» PROBLEM TO SOLVE: Please give back all the records exactly, but keep the pictures out.

» PROVIDED RECORDS:
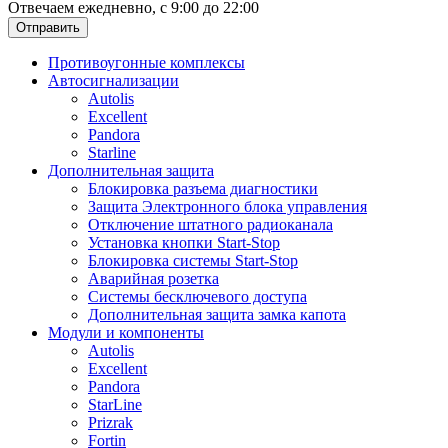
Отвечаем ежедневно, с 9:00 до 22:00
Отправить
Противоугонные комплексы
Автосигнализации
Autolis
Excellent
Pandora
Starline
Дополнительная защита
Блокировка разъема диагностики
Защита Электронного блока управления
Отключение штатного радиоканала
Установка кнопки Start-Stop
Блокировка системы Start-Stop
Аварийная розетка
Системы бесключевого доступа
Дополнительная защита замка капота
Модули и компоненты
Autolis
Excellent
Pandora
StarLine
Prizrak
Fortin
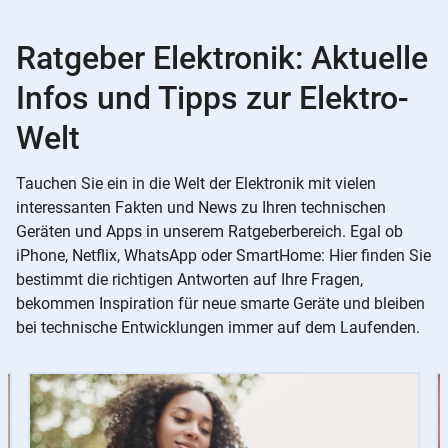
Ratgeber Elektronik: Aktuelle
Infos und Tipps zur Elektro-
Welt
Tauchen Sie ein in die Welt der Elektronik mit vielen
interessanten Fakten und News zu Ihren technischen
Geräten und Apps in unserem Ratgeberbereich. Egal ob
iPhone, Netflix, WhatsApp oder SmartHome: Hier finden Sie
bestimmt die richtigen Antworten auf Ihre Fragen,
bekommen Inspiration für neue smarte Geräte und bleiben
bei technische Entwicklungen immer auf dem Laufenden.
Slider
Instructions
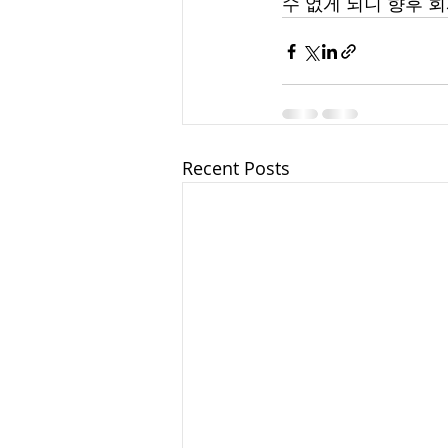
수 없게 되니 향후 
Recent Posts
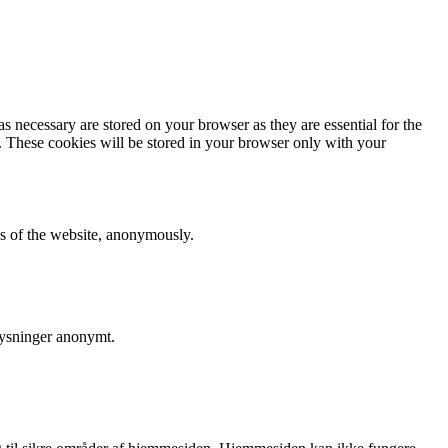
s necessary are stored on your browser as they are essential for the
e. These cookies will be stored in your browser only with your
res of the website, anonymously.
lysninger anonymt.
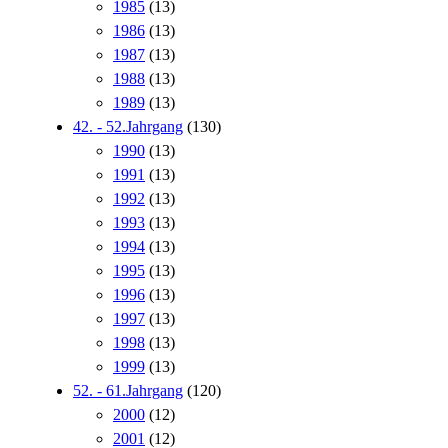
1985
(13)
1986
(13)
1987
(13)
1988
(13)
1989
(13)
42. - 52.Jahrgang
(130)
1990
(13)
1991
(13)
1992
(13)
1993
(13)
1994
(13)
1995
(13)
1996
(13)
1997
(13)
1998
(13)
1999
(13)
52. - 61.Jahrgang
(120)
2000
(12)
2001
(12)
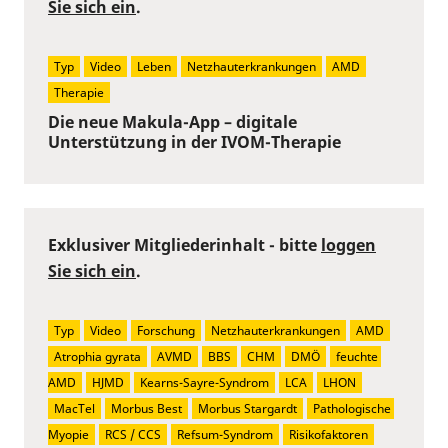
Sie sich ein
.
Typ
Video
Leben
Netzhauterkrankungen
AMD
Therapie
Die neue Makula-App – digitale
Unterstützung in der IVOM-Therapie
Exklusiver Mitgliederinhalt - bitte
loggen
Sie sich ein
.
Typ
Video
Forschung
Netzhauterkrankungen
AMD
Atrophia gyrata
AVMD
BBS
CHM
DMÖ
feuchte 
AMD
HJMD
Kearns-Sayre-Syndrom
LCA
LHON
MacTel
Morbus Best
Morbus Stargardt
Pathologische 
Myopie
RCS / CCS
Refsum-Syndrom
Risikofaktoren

» ANSWER SPACE:
Отвечаем ежедневно, с 9:00 до 22:00
Отправить
Противоугонные комплексы
Автосигнализации
Autolis
Excellent
Pandora
Starline
Дополнительная защита
Блокировка разъема диагностики
Защита Электронного блока управления
Отключение штатного радиоканала
Установка кнопки Start-Stop
Блокировка системы Start-Stop
Аварийная розетка
Системы бесключевого доступа
Дополнительная защита замка капота
Модули и компоненты
Autolis
Excellent
Pandora
StarLine
Prizrak
Fortin
Ratgeber Elektronik: Aktuelle
Infos und Tipps zur Elektro-
Welt
Tauchen Sie ein in die Welt der Elektronik mit vielen
interessanten Fakten und News zu Ihren technischen
Geräten und Apps in unserem Ratgeberbereich. Egal ob
iPhone, Netflix, WhatsApp oder SmartHome: Hier finden Sie
bestimmt die richtigen Antworten auf Ihre Fragen,
bekommen Inspiration für neue smarte Geräte und bleiben
bei technische Entwicklungen immer auf dem Laufenden.
Slider
Instructions
수 없게 되니 향후 
Recent Posts
s necessary are stored on your browser as they are essential for the
e. These cookies will be stored in your browser only with your
res of the website, anonymously.
lysninger anonymt.
1985
(13)
1986
(13)
1987
(13)
1988
(13)
1989
(13)
42. - 52.Jahrgang
(130)
1990
(13)
1991
(13)
1992
(13)
1993
(13)
1994
(13)
1995
(13)
1996
(13)
1997
(13)
1998
(13)
1999
(13)
52. - 61.Jahrgang
(120)
2000
(12)
2001
(12)
Sie sich ein
.
Typ
Video
Leben
Netzhauterkrankungen
AMD
Therapie
Die neue Makula-App – digitale
Unterstützung in der IVOM-Therapie
Exklusiver Mitgliederinhalt - bitte
loggen
Sie sich ein
.
Typ
Video
Forschung
Netzhauterkrankungen
AMD
Atrophia gyrata
AVMD
BBS
CHM
DMÖ
feuchte 
AMD
HJMD
Kearns-Sayre-Syndrom
LCA
LHON
MacTel
Morbus Best
Morbus Stargardt
Pathologische 
Myopie
RCS / CCS
Refsum-Syndrom
Risikofaktoren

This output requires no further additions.